The financial industry has adopted Python at a tremendous rate recently, with some of the largest investment banks and hedge funds using it to build core trading and risk management systems. This hands-on guide helps both developers and quantitative analysts get started with Python, and guides you through the most important aspects of using Python for quantitative finance.

Using practical examples through the book, author Yves Hilpisch also shows you how to develop a full-fledged framework for Monte Carlo simulation-based derivatives and risk analytics, based on a large, realistic case study. Much of the book uses interactive IPython Notebooks, with topics that include:

  • Fundamentals: Python data structures, NumPy array handling, time series analysis with pandas, visualization with matplotlib, high performance I/O operations with PyTables, date/time information handling, and selected best practices
  • Financial topics: mathematical techniques with NumPy, SciPy and SymPy such as regression and optimization; stochastics for Monte Carlo simulation, Value-at-Risk, and Credit-Value-at-Risk calculations; statistics for normality tests, mean-variance portfolio optimization, principal component analysis (PCA), and Bayesian regression
  • Special topics: performance Python for financial algorithms, such as vectorization and parallelization, integrating Python with Excel, and building financial applications based on Web technologies

商品描述(中文翻譯)

金融業最近以驚人的速度採用Python,一些最大的投資銀行和對沖基金使用它來建立核心交易和風險管理系統。這本實用指南幫助開發人員和量化分析師入門Python,並引導您了解使用Python進行量化金融的最重要方面。

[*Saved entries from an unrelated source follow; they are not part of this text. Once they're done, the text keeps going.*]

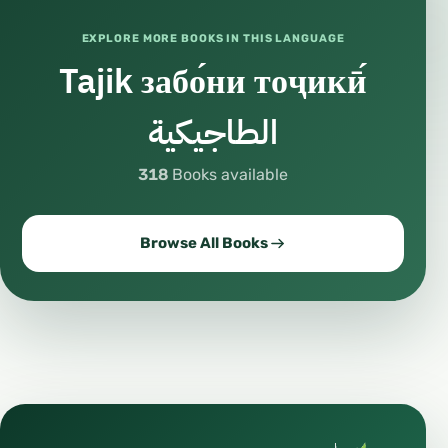
EXPLORE MORE BOOKS IN THIS LANGUAGE
Tajik забо́ни тоҷикӣ́
الطاجيكية
318
Books available
Browse All Books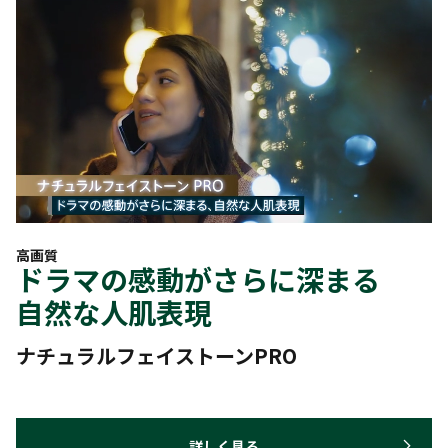
高画質
ドラマの感動がさらに深まる
自然な人肌表現
ナチュラルフェイストーンPRO
詳しく見る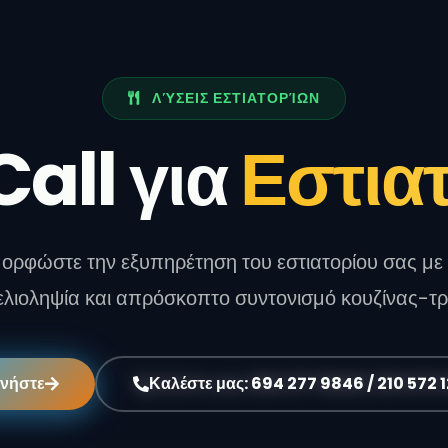
ΛΎΣΕΙΣ ΕΣΤΙΑΤΟΡΊΩΝ
all για
Εστια
ορφώστε την εξυπηρέτηση του εστιατορίου σας με
λιοληψία και απρόσκοπτο συντονισμό κουζίνας-τρ
ινήστε
Καλέστε μας: 694 277 9846 / 210 572 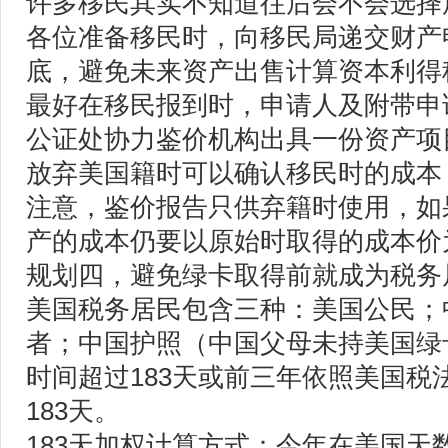
许多移民其实不知道往后会不会选择
各位准备移民时，向移民局递交财产
底，避免未来资产出售计算资本利得
最好在移民报到时，申请人及附带申
公证处协力鉴价机构出具一份资产项
放弃美国籍时可以确认移民时的成本
注意，鉴价报告只供弃籍时使用，如
产的成本仍要以原始时取得的成本价
规划四，避免绿卡取得前就成为税务
美国税务居民包含三种：美国公民；
者；中国护照（中国父母未持美国绿
时间超过183天或前三年依照美国税
183天。
183天加权计算方式：今年在美国天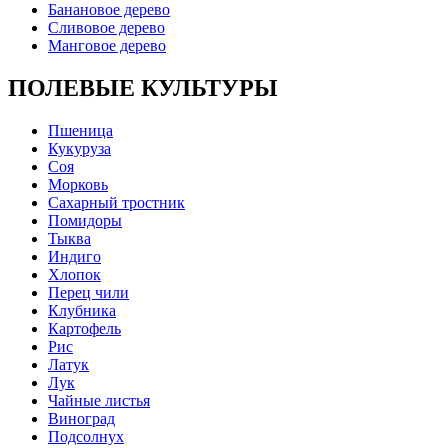
Банановое дерево
Сливовое дерево
Манговое дерево
ПОЛЕВЫЕ КУЛЬТУРЫ
Пшеница
Кукуруза
Соя
Морковь
Сахарный тростник
Помидоры
Тыква
Индиго
Хлопок
Перец чили
Клубника
Картофель
Рис
Латук
Лук
Чайные листья
Виноград
Подсолнух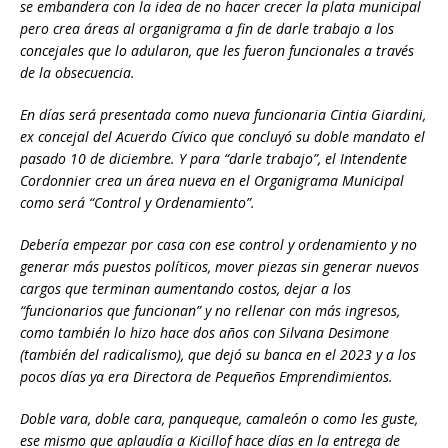
se embandera con la idea de no hacer crecer la plata municipal
pero crea áreas al organigrama a fin de darle trabajo a los
concejales que lo adularon, que les fueron funcionales a través
de la obsecuencia.
En días será presentada como nueva funcionaria Cintia Giardini,
ex concejal del Acuerdo Cívico que concluyó su doble mandato el
pasado 10 de diciembre. Y para “darle trabajo”, el Intendente
Cordonnier crea un área nueva en el Organigrama Municipal
como será “Control y Ordenamiento”.
Debería empezar por casa con ese control y ordenamiento y no
generar más puestos políticos, mover piezas sin generar nuevos
cargos que terminan aumentando costos, dejar a los
“funcionarios que funcionan” y no rellenar con más ingresos,
como también lo hizo hace dos años con Silvana Desimone
(también del radicalismo), que dejó su banca en el 2023 y a los
pocos días ya era Directora de Pequeños Emprendimientos.
Doble vara, doble cara, panqueque, camaleón o como les guste,
ese mismo que aplaudía a Kicillof hace días en la entrega de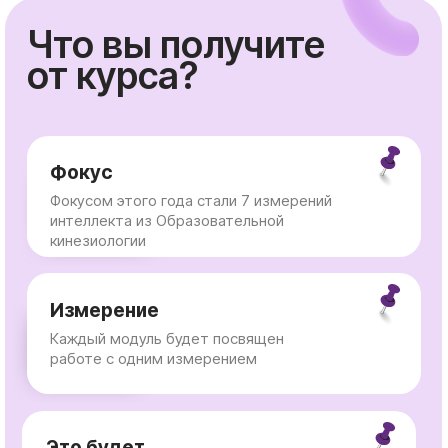
Фокусом этого года стали 7 измерений
интеллекта из Образовательной
кинезиологии
Измерение
Каждый модуль будет посвящен
работе с одним измерением
Это будет
основательное
погружение
Мы проработаем индивидуальные цели в
рамках каждого измерения, поймем, как это
измерение
⠀⠀⠀⠀Записаться на курс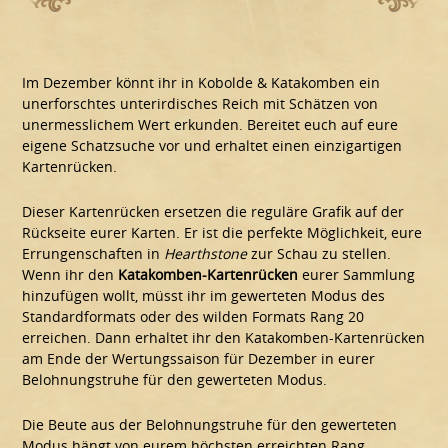
Im Dezember könnt ihr in Kobolde & Katakomben ein
unerforschtes unterirdisches Reich mit Schätzen von
unermesslichem Wert erkunden. Bereitet euch auf eure
eigene Schatzsuche vor und erhaltet einen einzigartigen
Kartenrücken.
Dieser Kartenrücken ersetzen die reguläre Grafik auf der
Rückseite eurer Karten. Er ist die perfekte Möglichkeit, eure
Errungenschaften in
Hearthstone
zur Schau zu stellen.
Wenn ihr den
Katakomben-Kartenrücken
eurer Sammlung
hinzufügen wollt, müsst ihr im gewerteten Modus des
Standardformats oder des wilden Formats Rang 20
erreichen. Dann erhaltet ihr den Katakomben-Kartenrücken
am Ende der Wertungssaison für Dezember in eurer
Belohnungstruhe für den gewerteten Modus.
Die Beute aus der Belohnungstruhe für den gewerteten
Modus hängt von eurem höchsten erreichten Rang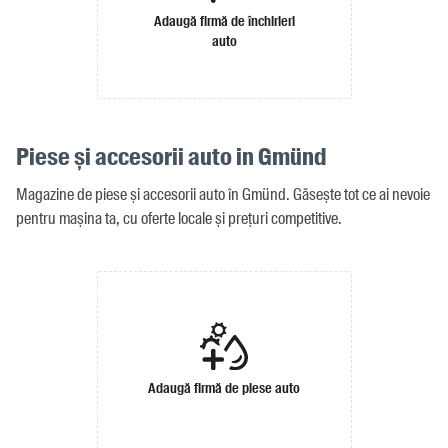
Adaugă firmă de închirieri
auto
Piese și accesorii auto in Gmünd
Magazine de piese și accesorii auto în Gmünd. Găsește tot ce ai nevoie
pentru mașina ta, cu oferte locale și prețuri competitive.
Adaugă firmă de piese auto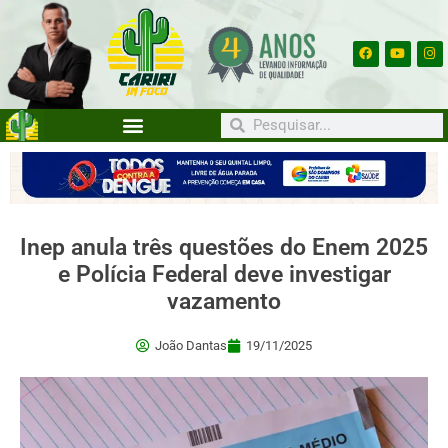
Inep anula três questões do Enem 2025
e Polícia Federal deve investigar
vazamento
João Dantas
19/11/2025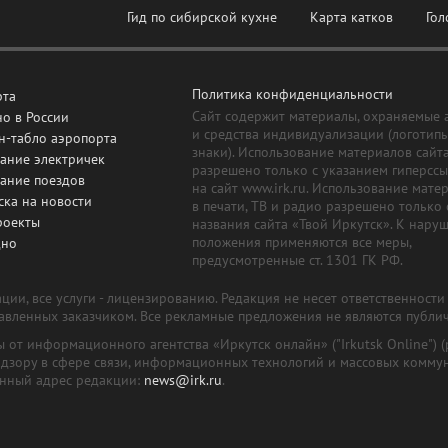
Гид по сибирской кухне
Карта катков
Гол
Политика конфиденциальности
рта
Сайт содержит материалы, охраняемые 
о в России
и средства индивидуализации (логотип
н-табло аэропорта
знаки). Использование материалов сайт
ание электричек
разрешено только с указанием гиперсс
сание поездов
на сайт www.irk.ru. Использование мате
ска на новости
в печати, ТВ и радио разрешено только 
роекты
названия сайта «Твой Иркутск». К нару
положения применяются все меры,
дно
предусмотренные ст. 1301 ГК РФ.
ии, все услуги - лицензированию. Редакция не несет ответственност
тавленных заказчиком. Все рекламные предложения не являются публи
лы от информационного агентства «Иркутск онлайн» ("Irkutsk Online
надзору в сфере связи, информационных технологий и массовых комму
онный адрес редакции:
news@irk.ru
.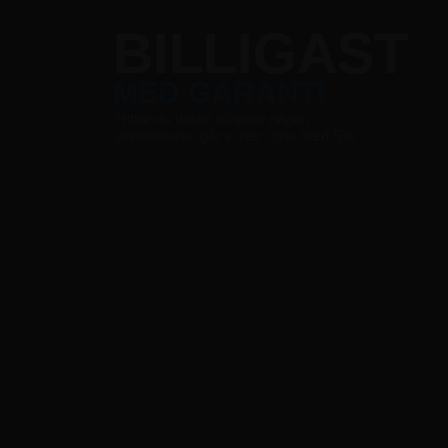
G
BILLIGAST
MED GARANTI
r
Hittar du varan billigare någon
annanstans, går vi ner i pris med 5%
r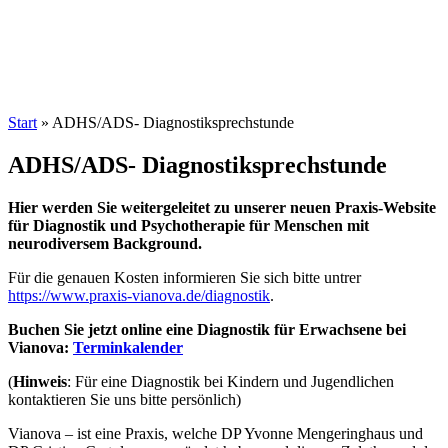
Start
»
ADHS/ADS- Diagnostiksprechstunde
ADHS/ADS- Diagnostiksprechstunde
Hier werden Sie weitergeleitet zu unserer neuen Praxis-Website
für Diagnostik und Psychotherapie für Menschen mit
neurodiversem Background.
Für die genauen Kosten informieren Sie sich bitte untrer
https://www.praxis-vianova.de/diagnostik
.
Buchen Sie jetzt online eine Diagnostik für Erwachsene bei
Vianova:
Terminkalender
(
Hinweis
: Für eine Diagnostik bei Kindern und Jugendlichen
kontaktieren Sie uns bitte persönlich)
Vianova – ist eine Praxis, welche DP Yvonne Mengeringhaus und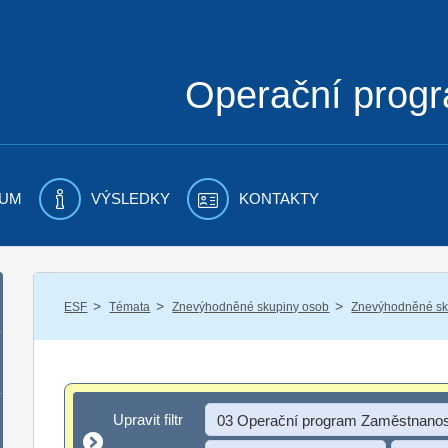
Operační prog
UM
VÝSLEDKY
KONTAKTY
/
/
/
ESF
Témata
Znevýhodněné skupiny osob
Znevýhodněné sku
Upravit filtr
Upravit filtr
03 Operační program Zaměstnanos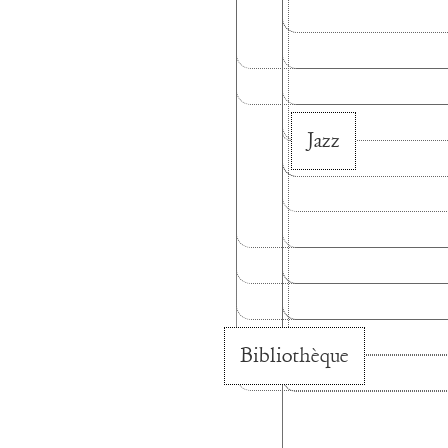
Jazz
Bibliothèque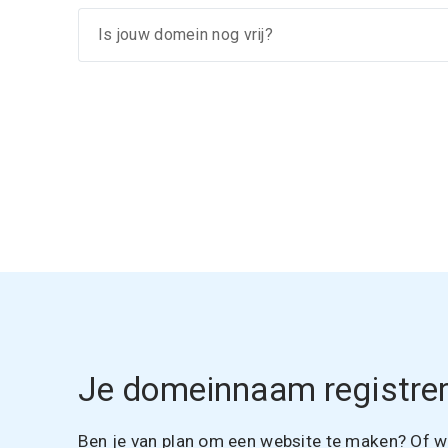
Je domeinnaam registrer
Ben je van plan om een website te maken? Of wil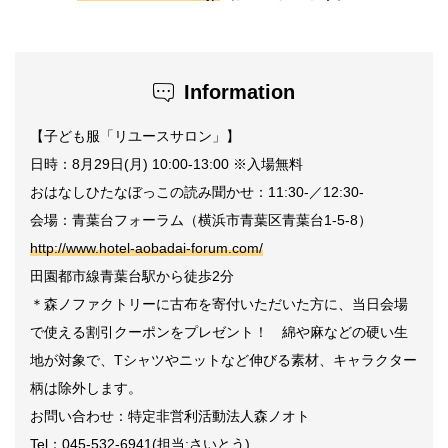
Information
【子ども服「リユースサロン」】
日時：8月29日(月) 10:00-13:00 ※入場無料
おはなしひたなぼっこの読み聞かせ：11:30-／12:30-
会場：青葉台フォーラム（横浜市青葉区青葉台1-5-8）
http://www.hotel-aobadai-forum.com/
田園都市線青葉台駅から徒歩2分
＊森ノファクトリーに古布を寄付いただいた方に、当日会場
で使える割引クーポンをプレゼント！ 綿や麻などの硬い生
地が対象で、Tシャツやニットなど伸びる素材、キャラクター
柄は除外します。
お問い合わせ：特定非営利活動法人森ノオト
Tel：045-532-6941(担当:さいとう)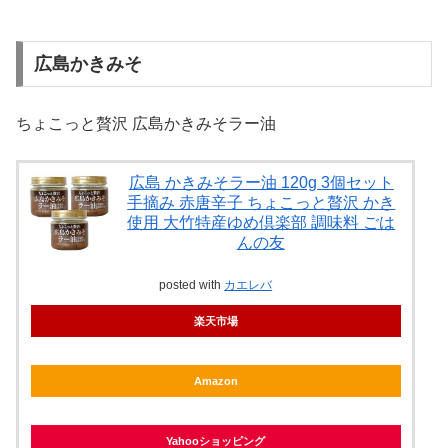
広島かきみそ
ちょこっと贅沢 広島かきみそラー油
広島 かきみそラー油 120g 3個セット
手摘み 赤唐辛子 ちょこっと贅沢 かき
使用 大竹特産ゆめ倶楽部 調味料 ごは
んの友
posted with
カエレバ
楽天市場
Amazon
Yahooショッピング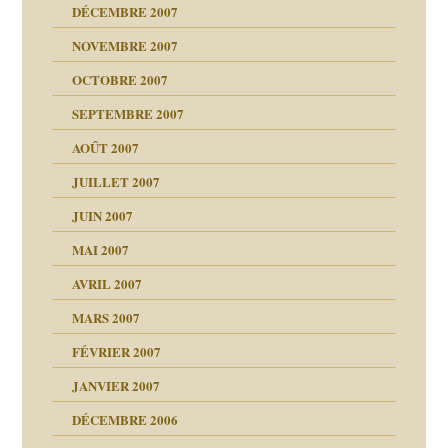
 de moi
DÉCEMBRE 2007
é
!!
NOVEMBRE 2007
s 20 ans
repères
ver….et printemps
ups
d Welzer
 lui est arrivé
OCTOBRE 2007
AITS
leçons
ccroche à lui
ion
SEPTEMBRE 2007
enfants
(Suite)
AOÛT 2007
ents
agnon
JUILLET 2007
ent
JUIN 2007
les thérapeutiques
ténèbres
MAI 2007
AVRIL 2007
ubi
MARS 2007
FÉVRIER 2007
ui
rien savoir
JANVIER 2007
reuses ensuite
 notre vie
DÉCEMBRE 2006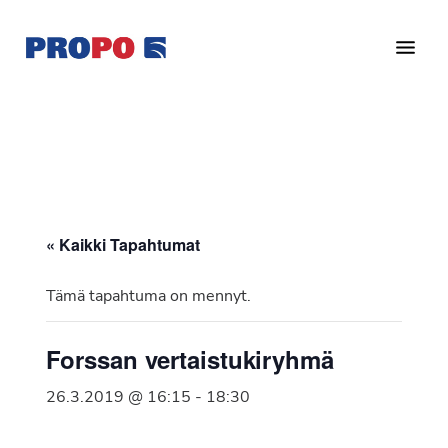
Hyppää
Hyppää
pääsisältöön
alatunnisteeseen
Yhdistys
Propo
on
/
valtakunnallinen
Suomen
potilasjärjestö,
eturauhassyöpäyhdistys
joka
on
Ry
« Kaikki Tapahtumat
perustettu
vuonna
Tämä tapahtuma on mennyt.
1997.
Yhdistys
Forssan vertaistukiryhmä
on
Suomen
26.3.2019 @ 16:15
-
18:30
Syöpäyhdistyksen
jäsenjärjestö.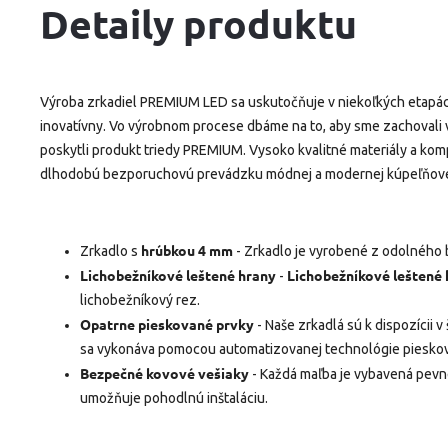
Detaily produktu
Výroba zrkadiel PREMIUM LED sa uskutočňuje v niekoľkých etapác
inovatívny. Vo výrobnom procese dbáme na to, aby sme zachovali
poskytli produkt triedy PREMIUM. Vysoko kvalitné materiály a ko
dlhodobú bezporuchovú prevádzku módnej a modernej kúpeľňovej
hrúbkou 4 mm
Zrkadlo s
- Zrkadlo je vyrobené z odolného 
Lichobežníkové leštené hrany
Lichobežníkové leštené 
-
lichobežníkový rez.
Opatrne pieskované prvky
- Naše zrkadlá sú k dispozícii v
sa vykonáva pomocou automatizovanej technológie pieskov
Bezpečné kovové vešiaky
- Každá maľba je vybavená pevn
umožňuje pohodlnú inštaláciu.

作者Yves Hilpisch通過實際示例展示了如何基於大型、現實案例研究開發基於蒙特卡洛模擬的衍生品和風險分析的完整框架。本書的大部分內容使用互動式的IPython Notebooks,涵蓋的主題包括:

- 基礎知識:Python數據結構、NumPy數組處理、使用pandas進行時間序列分析、使用matplotlib進行可視化、使用PyTables進行高性能I/O操作、處理日期/時間信息以及選擇的最佳實踐方法。
- 金融主題:使用NumPy、SciPy和SymPy的數學技術,如回歸和優化;用於蒙特卡洛模擬、風險價值和信用價值風險計算的隨機過程;用於正態性測試、均值-方差組合優化、主成分分析(PCA)和貝葉斯回歸的統計學。
- 特殊主題:金融算法的高性能Python,如向量化和並行化;將Python與Excel集成;基於Web技術構建金融應用程序。